Miners’ homes and insults
Democratic Progressive Party (DPP) presidential candidate Vice President William Lai’s (賴清德) old family home has come under relentless criticism. For years, Taiwanese have repressed their anger, only to realize that when giving knaves an inch, the powerful take a mile. Taiwanese are generous and willing to let go of the past. They do not want to harbor animosity. However, they have not forgotten the unfairness they suffered. They have had enough.
About 70 years ago, the Chinese Nationalist Party (KMT) was forced to relocate to Taiwan. Here, it built numerous military dependents’ villages for those who came along to settle down. Not only were they given houses, they were entitled to many benefits. Years later, the military dependents’ villages underwent reconstruction. Residents were offered new houses for free. Some of those new houses were worth tens of millions of New Taiwan dollars, paid for by Taiwanese taxes.

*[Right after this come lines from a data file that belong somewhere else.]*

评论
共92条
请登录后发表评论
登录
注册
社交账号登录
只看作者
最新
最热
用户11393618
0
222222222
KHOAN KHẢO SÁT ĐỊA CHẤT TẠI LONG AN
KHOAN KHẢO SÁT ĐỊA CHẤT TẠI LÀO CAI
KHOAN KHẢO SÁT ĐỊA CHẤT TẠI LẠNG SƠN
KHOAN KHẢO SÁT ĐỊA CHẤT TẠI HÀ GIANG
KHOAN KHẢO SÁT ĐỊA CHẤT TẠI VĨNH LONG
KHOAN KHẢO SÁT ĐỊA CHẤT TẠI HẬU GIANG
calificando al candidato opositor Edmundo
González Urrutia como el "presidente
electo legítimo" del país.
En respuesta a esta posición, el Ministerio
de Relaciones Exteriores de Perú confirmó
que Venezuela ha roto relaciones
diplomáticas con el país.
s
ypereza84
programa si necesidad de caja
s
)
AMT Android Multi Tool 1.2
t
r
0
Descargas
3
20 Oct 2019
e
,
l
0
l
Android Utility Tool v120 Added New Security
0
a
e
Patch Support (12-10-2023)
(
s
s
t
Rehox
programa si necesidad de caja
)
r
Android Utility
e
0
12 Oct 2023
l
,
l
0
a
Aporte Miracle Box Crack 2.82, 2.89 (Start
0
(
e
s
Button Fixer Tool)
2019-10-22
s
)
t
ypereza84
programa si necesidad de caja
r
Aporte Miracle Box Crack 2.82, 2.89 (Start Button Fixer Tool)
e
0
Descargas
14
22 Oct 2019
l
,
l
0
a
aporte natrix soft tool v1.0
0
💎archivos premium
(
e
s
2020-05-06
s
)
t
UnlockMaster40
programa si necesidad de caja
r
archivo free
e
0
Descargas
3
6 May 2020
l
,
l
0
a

Taiwanese miners toiled and exchanged their lives for meager wages to support their families. Many built a small shack next to mining areas to live in.

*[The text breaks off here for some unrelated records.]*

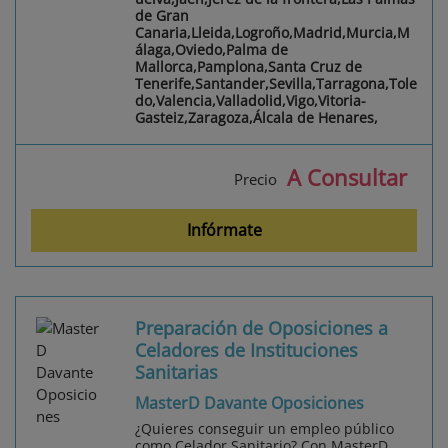
de Gran
Canaria,Lleida,Logroño,Madrid,Murcia,M
álaga,Oviedo,Palma de
Mallorca,Pamplona,Santa Cruz de
Tenerife,Santander,Sevilla,Tarragona,Tole
do,Valencia,Valladolid,Vigo,Vitoria-
Gasteiz,Zaragoza,Álcala de Henares,
A Consultar
Precio
Infórmate
Preparación de Oposiciones a
Celadores de Instituciones
Sanitarias
MasterD Davante Oposiciones
¿Quieres conseguir un empleo público
como Celador Sanitario? Con MasterD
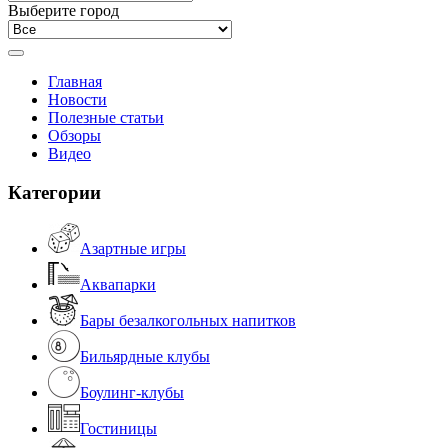
Выберите город
Главная
Новости
Полезные статьи
Обзоры
Видео
Категории
Азартные игры
Аквапарки
Бары безалкогольных напитков
Бильярдные клубы
Боулинг-клубы
Гостиницы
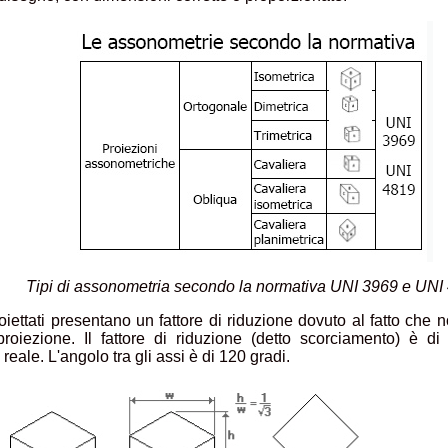
Tipi di assonometria secondo la normativa UNI 3969 e UNI
roiettati presentano un fattore di riduzione dovuto al fatto che n
roiezione. Il fattore di riduzione (detto scorciamento) è di 
eale. L'angolo tra gli assi è di 120 gradi.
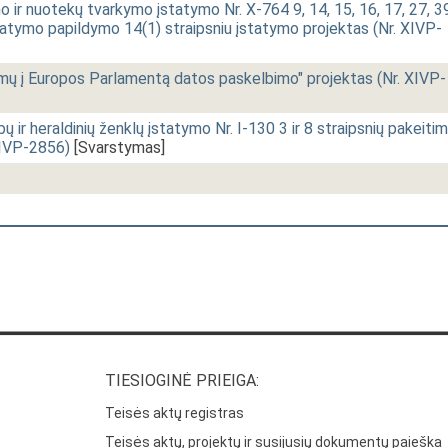
 ir nuotekų tvarkymo įstatymo Nr. X-764 9, 14, 15, 16, 17, 27, 3
statymo papildymo 14(1) straipsniu įstatymo projektas (Nr. XIVP-
imų į Europos Parlamentą datos paskelbimo" projektas (Nr. XIVP-
ų ir heraldinių ženklų įstatymo Nr. I-130 3 ir 8 straipsnių pakeiti
XIVP-2856)
[Svarstymas]
TIESIOGINĖ PRIEIGA:
Teisės aktų registras
Teisės aktų, projektų ir susijusių dokumentų paieška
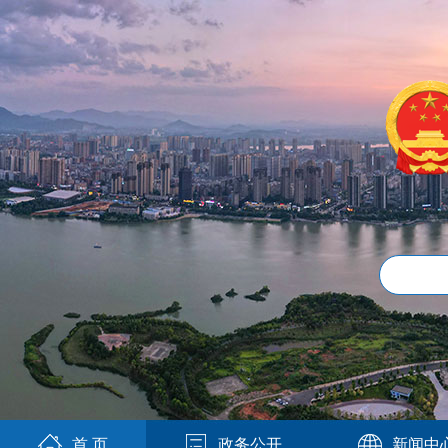
首 页
政务公开
新闻中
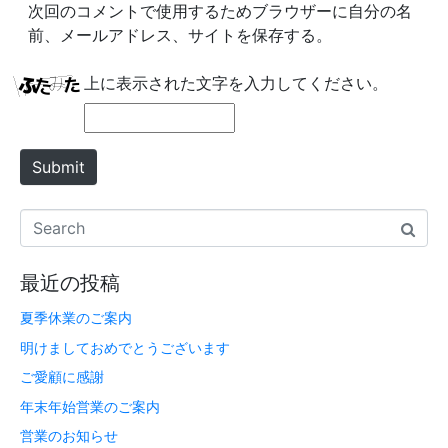
s
次回のコメントで使用するためブラウザーに自分の名
i
前、メールアドレス、サイトを保存する。
t
e
上に表示された文字を入力してください。
Submit
最近の投稿
夏季休業のご案内
明けましておめでとうございます
ご愛顧に感謝
年末年始営業のご案内
営業のお知らせ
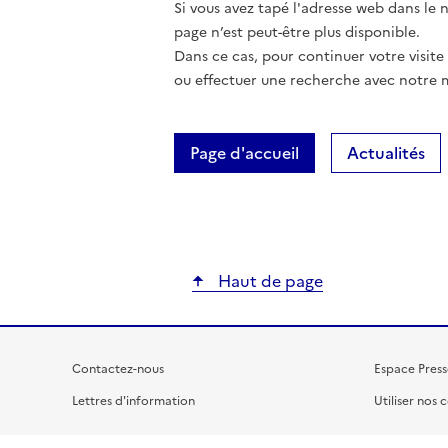
Si vous avez tapé l'adresse web dans le na
page n’est peut-être plus disponible.
Dans ce cas, pour continuer votre visite
ou effectuer une recherche avec notre 
Page d'accueil
Actualités
Haut de page
Contactez-nous
Espace Press
Lettres d'information
Utiliser nos 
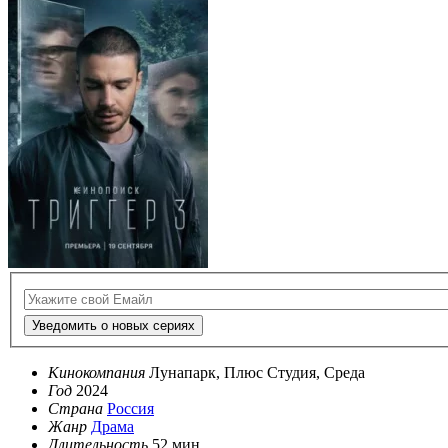
Уведомить о новых сериях
Кинокомпания
Лунапарк, Плюс Студия, Среда
Год
2024
Страна
Россия
Жанр
Драма
Длительность
52 мин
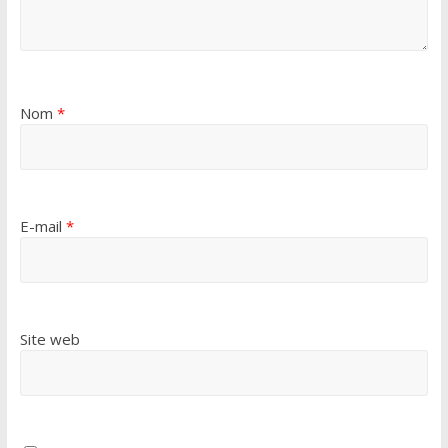
Nom
*
E-mail
*
Site web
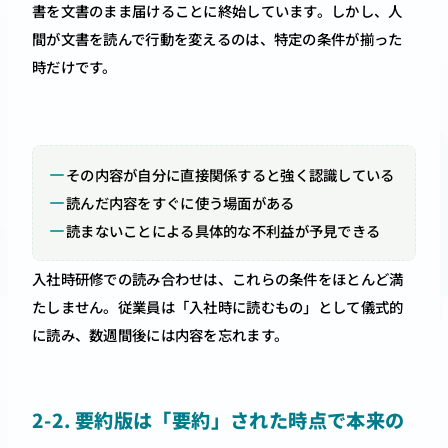
書を文書のまま届けることに終始しています。しかし、人
間が文書を読んで行動を変えるのは、特定の条件が揃った
時だけです。
その内容が自分に直接関係すると強く認識している
読んだ内容をすぐに使う場面がある
読まないことによる具体的な不利益が予見できる
入社時研修での読み合わせは、これらの条件をほとんど満
たしません。従業員は「入社時に読むもの」として儀式的
に読み、数週間後には内容を忘れます。
2-2. 要約版は「要約」された時点で本来の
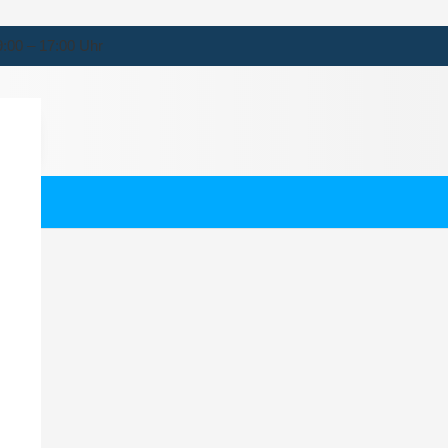
9:00 – 17:00 Uhr
nert
ernehmen für Winnert.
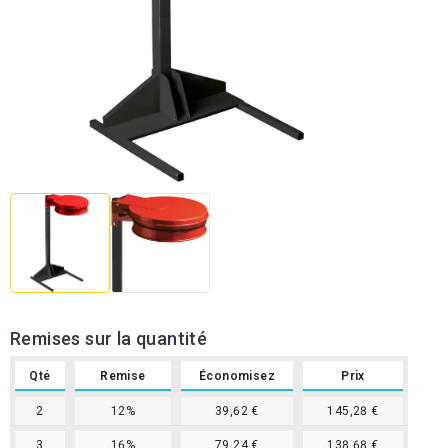
Remises sur la quantité
Qté
Remise
Économisez
Prix
2
12%
39,62 €
145,28 €
3
16%
79,24 €
138,68 €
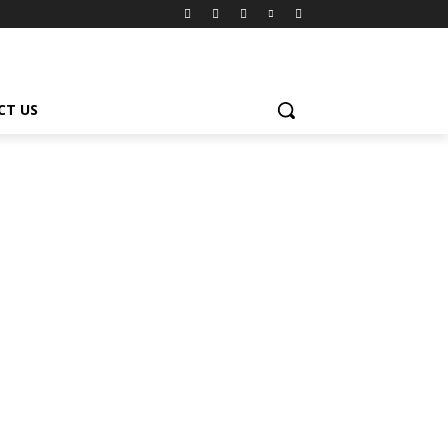
CT US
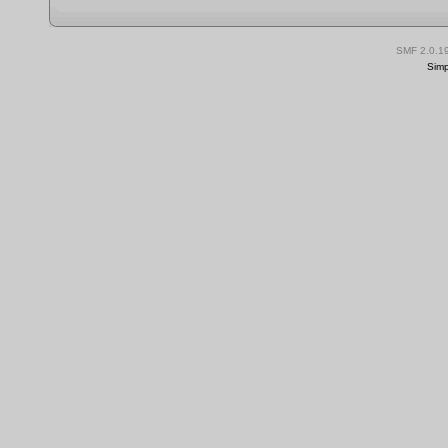
SMF 2.0.1
Simp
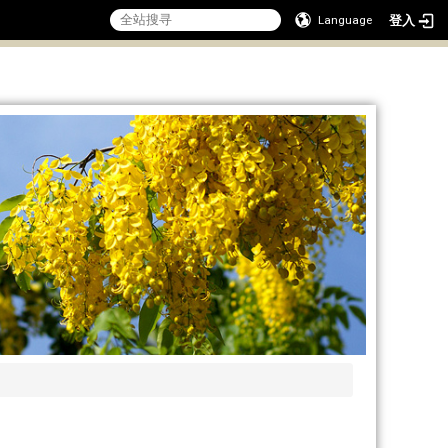
登入
Language
:::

After decades, those homes are dilapidated, but the miners who own them could not enjoy the same benefits given to military dependents’ village residents. Instead, miners have to make renovations out of their own pockets, and to add insult to injury, they are often accused of building illegal structures. Some vested interest groups have even mocked refurbished shacks and “checked-in” at locations in a sarcastic manner.

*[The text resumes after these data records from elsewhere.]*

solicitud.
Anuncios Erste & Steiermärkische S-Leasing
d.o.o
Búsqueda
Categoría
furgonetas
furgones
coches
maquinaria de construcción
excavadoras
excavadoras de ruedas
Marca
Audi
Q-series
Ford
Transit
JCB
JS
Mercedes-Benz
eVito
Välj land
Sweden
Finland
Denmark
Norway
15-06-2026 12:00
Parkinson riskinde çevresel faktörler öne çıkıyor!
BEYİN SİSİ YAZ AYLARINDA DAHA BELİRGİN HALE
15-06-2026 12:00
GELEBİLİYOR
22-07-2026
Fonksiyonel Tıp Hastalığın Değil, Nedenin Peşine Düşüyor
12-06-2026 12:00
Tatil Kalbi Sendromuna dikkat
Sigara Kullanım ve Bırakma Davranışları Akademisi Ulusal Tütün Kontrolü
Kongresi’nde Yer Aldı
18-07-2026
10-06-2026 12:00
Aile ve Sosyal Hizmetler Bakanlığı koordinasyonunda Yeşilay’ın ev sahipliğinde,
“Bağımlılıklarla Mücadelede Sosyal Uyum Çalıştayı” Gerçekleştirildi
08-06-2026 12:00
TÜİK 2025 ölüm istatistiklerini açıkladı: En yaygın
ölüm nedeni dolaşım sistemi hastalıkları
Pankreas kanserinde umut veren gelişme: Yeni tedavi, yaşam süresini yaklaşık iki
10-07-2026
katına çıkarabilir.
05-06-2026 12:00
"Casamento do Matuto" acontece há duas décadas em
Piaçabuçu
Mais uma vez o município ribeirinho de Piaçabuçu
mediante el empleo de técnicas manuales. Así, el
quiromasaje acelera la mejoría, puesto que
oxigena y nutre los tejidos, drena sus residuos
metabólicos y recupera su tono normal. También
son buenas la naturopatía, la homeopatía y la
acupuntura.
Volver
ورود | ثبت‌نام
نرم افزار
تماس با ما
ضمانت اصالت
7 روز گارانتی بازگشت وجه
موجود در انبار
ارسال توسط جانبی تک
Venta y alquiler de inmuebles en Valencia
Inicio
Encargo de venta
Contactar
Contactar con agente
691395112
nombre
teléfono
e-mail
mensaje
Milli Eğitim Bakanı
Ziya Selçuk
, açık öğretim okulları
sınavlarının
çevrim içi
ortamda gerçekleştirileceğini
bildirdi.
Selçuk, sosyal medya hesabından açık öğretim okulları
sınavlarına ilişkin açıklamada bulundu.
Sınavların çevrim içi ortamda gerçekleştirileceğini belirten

For decades, Taiwanese have contributed to Taiwan, and their contribution is by no means any less than those who came with the KMT. Taiwanese should not be treated as second-class citizens and miners should make themselves heard. Miners’ houses have stood around for decades. They are not “illegal structures.”
To the younger generations: If you do not know how Taiwanese were treated in the past; if you believe that Lai’s old home is an illegal structure, please ask your grandparents what they have been through. Your elders would tell you stories of injustice, unfairness and decades-long suffering.